#### Instructions to follow
Filter these entries, keeping only lines that hold the word "input".

====

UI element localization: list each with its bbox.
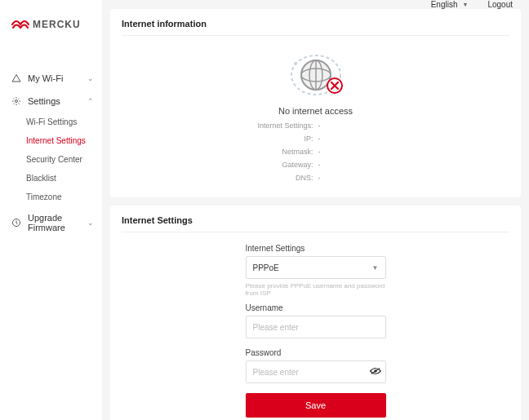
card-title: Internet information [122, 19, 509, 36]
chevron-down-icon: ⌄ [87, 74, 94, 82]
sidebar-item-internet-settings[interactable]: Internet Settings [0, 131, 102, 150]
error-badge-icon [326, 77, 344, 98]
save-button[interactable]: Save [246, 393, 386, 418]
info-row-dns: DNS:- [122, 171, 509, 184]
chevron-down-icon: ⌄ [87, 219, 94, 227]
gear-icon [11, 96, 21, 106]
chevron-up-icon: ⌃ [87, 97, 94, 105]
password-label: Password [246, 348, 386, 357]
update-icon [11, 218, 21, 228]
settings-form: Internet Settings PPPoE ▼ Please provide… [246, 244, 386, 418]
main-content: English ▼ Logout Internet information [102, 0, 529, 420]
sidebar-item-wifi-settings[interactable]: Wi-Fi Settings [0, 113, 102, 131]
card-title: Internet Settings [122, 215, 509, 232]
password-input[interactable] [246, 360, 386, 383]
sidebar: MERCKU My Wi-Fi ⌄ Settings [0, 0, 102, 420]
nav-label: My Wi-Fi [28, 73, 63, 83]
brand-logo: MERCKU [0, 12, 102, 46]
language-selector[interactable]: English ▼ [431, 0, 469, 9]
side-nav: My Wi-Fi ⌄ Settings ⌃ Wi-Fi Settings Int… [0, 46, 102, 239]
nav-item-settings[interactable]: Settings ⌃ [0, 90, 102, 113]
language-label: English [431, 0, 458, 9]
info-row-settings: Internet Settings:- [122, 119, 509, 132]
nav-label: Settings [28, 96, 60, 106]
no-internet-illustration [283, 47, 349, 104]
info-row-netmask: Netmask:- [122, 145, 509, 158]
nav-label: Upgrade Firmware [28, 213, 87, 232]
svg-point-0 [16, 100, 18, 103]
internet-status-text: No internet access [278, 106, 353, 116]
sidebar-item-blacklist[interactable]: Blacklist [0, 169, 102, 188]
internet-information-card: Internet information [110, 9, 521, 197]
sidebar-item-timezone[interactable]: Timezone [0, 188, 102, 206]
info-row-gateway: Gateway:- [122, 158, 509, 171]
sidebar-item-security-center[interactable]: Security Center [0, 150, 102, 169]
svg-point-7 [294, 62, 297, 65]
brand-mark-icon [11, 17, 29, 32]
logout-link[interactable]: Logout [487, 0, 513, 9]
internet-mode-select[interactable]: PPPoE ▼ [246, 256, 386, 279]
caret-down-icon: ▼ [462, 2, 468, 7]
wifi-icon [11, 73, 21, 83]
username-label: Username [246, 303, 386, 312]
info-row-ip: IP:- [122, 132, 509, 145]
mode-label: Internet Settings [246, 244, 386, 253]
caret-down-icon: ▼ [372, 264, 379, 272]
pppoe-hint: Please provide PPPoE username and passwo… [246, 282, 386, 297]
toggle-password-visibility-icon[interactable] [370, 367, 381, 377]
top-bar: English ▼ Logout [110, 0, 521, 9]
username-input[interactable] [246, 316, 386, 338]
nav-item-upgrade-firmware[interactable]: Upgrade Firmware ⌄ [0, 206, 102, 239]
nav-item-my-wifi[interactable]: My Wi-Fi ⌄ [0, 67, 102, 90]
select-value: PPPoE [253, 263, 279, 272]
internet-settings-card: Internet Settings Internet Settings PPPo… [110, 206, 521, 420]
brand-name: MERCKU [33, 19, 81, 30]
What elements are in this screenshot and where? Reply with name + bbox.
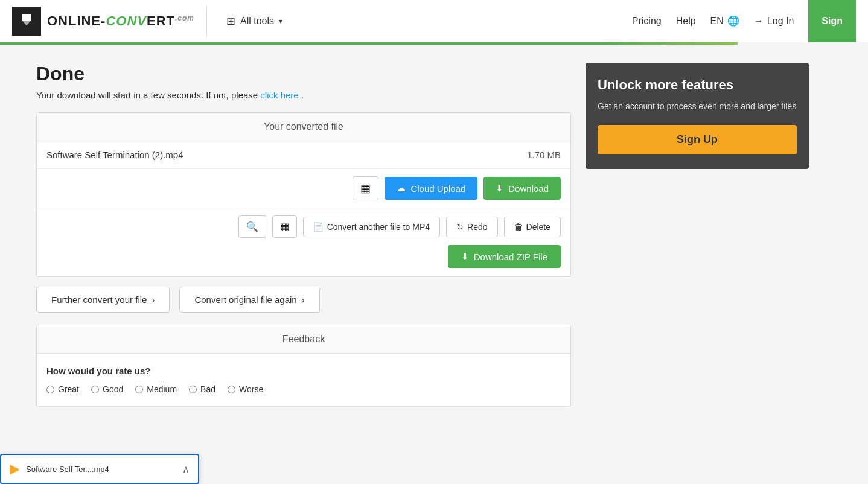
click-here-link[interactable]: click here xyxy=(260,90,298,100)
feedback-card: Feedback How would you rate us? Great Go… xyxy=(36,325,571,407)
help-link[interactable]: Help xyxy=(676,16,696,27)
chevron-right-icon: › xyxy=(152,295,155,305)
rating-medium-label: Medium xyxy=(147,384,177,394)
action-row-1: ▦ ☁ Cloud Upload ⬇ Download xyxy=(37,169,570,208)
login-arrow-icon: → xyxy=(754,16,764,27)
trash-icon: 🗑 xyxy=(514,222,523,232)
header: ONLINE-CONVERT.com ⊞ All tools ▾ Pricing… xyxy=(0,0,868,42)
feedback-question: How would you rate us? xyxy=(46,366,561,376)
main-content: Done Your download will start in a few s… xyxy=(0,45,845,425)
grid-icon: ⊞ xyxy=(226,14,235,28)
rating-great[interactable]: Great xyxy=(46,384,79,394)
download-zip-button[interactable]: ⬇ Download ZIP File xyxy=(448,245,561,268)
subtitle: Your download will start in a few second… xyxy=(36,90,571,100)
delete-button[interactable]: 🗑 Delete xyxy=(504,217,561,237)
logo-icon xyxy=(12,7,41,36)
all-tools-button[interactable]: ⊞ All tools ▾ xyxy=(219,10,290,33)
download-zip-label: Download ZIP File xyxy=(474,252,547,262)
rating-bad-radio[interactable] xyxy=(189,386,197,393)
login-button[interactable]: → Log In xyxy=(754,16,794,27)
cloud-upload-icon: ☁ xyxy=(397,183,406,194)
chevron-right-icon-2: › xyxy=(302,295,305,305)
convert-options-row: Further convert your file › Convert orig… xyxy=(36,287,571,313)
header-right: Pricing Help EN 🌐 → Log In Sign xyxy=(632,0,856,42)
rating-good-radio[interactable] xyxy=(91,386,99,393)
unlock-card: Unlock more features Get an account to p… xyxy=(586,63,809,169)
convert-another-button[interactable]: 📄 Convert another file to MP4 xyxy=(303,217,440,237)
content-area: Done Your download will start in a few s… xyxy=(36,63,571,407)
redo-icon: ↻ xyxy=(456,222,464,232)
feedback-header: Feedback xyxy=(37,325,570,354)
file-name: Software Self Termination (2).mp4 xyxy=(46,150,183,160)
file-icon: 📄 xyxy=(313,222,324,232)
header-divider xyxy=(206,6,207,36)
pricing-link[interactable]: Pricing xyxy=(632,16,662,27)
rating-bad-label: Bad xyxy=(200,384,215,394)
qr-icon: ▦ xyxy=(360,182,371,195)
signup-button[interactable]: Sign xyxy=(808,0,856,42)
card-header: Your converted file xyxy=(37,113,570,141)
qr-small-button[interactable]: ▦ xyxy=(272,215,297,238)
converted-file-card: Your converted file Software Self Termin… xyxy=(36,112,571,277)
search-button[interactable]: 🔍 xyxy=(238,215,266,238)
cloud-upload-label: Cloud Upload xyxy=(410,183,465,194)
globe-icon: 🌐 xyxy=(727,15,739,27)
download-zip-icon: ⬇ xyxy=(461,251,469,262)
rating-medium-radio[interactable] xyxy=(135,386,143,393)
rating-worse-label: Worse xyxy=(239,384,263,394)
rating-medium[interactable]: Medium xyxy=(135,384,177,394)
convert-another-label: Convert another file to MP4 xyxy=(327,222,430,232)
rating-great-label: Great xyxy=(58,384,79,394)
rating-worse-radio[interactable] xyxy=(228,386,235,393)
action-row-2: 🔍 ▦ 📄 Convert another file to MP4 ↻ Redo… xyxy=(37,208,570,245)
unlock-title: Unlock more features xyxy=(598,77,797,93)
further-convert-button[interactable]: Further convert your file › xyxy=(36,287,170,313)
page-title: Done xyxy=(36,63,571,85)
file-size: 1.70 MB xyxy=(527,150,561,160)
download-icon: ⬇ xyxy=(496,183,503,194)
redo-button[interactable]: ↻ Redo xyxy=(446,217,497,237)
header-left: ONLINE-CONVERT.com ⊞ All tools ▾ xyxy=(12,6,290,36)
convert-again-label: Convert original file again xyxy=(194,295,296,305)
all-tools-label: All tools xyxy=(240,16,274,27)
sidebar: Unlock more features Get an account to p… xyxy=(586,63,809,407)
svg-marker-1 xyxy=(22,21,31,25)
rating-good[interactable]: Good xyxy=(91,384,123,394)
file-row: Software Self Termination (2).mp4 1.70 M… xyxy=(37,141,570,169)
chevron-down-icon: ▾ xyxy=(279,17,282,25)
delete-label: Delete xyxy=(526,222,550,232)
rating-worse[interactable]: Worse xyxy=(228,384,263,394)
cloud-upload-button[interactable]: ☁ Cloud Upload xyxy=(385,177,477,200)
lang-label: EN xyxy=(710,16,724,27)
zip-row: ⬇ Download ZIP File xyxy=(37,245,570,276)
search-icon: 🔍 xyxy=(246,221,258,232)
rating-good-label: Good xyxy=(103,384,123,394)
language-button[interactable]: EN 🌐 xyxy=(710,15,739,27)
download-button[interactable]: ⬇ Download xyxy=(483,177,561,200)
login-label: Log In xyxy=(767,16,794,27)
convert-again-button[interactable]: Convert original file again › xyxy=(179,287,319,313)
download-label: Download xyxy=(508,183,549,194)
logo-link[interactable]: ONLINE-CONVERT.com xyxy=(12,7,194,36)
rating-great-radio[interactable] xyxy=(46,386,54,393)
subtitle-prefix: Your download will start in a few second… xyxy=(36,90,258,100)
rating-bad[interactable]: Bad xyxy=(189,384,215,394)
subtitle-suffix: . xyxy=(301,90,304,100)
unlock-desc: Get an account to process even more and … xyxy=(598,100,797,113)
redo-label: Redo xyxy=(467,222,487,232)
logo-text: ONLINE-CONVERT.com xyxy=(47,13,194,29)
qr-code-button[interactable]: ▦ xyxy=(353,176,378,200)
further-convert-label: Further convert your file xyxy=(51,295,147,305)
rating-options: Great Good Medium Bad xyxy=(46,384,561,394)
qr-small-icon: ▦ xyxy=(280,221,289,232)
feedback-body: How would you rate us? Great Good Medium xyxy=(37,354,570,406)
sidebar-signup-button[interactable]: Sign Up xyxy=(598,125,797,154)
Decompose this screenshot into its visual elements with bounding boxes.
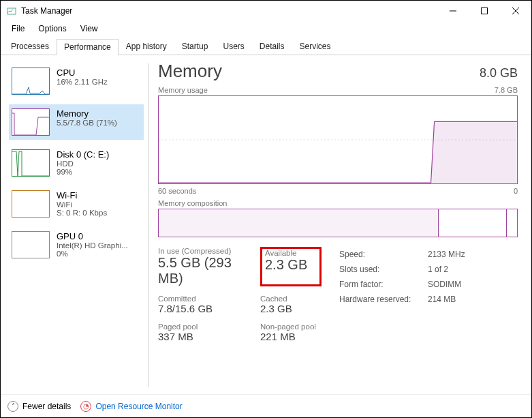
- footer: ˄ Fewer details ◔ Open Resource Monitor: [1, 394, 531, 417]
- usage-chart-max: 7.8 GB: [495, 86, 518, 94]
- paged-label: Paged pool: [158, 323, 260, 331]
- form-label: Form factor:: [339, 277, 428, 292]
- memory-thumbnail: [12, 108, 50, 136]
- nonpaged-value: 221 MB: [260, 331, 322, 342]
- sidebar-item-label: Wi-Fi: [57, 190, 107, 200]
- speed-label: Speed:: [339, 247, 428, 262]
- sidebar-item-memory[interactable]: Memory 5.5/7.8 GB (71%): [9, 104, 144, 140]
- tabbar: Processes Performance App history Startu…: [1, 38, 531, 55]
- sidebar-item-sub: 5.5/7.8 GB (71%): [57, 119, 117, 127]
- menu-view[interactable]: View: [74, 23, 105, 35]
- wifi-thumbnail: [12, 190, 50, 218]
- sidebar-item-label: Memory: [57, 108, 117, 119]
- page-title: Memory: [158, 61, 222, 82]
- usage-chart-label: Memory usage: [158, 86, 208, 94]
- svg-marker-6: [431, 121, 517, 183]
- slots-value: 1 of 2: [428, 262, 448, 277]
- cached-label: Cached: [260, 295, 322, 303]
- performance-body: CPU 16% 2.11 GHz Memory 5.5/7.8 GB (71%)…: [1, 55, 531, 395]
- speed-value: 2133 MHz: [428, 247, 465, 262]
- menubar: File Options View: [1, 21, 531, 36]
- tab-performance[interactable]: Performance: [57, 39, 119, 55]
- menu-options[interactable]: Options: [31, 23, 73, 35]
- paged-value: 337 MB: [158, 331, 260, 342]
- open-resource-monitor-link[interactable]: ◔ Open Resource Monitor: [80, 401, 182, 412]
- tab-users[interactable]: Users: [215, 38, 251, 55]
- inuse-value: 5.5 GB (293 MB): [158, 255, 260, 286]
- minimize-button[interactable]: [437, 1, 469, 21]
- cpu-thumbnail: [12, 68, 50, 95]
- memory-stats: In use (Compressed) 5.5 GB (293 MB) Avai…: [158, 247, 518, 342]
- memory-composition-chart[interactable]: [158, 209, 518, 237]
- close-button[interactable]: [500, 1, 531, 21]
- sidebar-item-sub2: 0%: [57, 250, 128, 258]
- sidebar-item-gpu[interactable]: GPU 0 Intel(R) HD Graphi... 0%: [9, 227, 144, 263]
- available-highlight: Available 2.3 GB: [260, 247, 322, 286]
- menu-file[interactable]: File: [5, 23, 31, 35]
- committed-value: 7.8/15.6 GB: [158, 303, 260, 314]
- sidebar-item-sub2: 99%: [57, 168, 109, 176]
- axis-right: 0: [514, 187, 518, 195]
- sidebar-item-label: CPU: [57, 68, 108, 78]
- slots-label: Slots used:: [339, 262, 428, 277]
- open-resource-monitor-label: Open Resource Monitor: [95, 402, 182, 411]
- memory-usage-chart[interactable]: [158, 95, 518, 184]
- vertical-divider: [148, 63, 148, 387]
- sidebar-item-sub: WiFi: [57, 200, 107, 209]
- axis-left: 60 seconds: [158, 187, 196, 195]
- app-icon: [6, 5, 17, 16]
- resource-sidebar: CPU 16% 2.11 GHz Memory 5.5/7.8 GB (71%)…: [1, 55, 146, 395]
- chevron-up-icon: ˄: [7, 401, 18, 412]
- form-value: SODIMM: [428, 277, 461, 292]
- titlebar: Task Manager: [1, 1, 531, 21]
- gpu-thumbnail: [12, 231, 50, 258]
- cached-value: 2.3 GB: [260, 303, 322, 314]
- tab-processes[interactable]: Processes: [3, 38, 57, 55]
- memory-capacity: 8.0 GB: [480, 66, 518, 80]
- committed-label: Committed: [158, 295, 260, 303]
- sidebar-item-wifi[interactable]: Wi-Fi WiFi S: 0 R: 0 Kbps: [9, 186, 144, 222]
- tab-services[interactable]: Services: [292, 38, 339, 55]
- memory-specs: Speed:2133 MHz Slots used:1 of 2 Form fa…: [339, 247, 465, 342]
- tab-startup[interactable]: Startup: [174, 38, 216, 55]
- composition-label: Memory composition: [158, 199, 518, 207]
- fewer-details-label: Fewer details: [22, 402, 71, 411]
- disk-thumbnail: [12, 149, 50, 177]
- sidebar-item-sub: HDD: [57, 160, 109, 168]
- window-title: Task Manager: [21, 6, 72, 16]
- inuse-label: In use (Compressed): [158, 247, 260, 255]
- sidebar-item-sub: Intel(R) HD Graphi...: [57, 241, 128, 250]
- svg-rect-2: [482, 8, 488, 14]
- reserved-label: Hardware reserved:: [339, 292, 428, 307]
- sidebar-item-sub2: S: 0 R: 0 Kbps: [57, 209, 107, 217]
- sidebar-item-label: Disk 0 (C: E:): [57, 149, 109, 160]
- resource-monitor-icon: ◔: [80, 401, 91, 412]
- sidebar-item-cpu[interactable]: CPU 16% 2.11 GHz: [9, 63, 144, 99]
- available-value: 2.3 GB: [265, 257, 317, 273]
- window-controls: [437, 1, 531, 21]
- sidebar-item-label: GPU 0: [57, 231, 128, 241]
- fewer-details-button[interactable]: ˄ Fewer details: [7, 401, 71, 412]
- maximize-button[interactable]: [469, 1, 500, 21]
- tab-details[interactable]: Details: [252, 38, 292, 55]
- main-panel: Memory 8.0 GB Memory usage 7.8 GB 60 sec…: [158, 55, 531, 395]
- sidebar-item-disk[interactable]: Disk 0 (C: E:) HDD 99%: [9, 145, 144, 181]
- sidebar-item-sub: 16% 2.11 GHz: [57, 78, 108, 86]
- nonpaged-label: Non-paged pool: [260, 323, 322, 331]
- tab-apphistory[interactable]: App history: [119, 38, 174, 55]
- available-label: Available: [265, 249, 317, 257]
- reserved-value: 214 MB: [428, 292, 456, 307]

====

#### Answer section
password-input[interactable] [246, 360, 386, 383]
username-input[interactable] [246, 316, 386, 338]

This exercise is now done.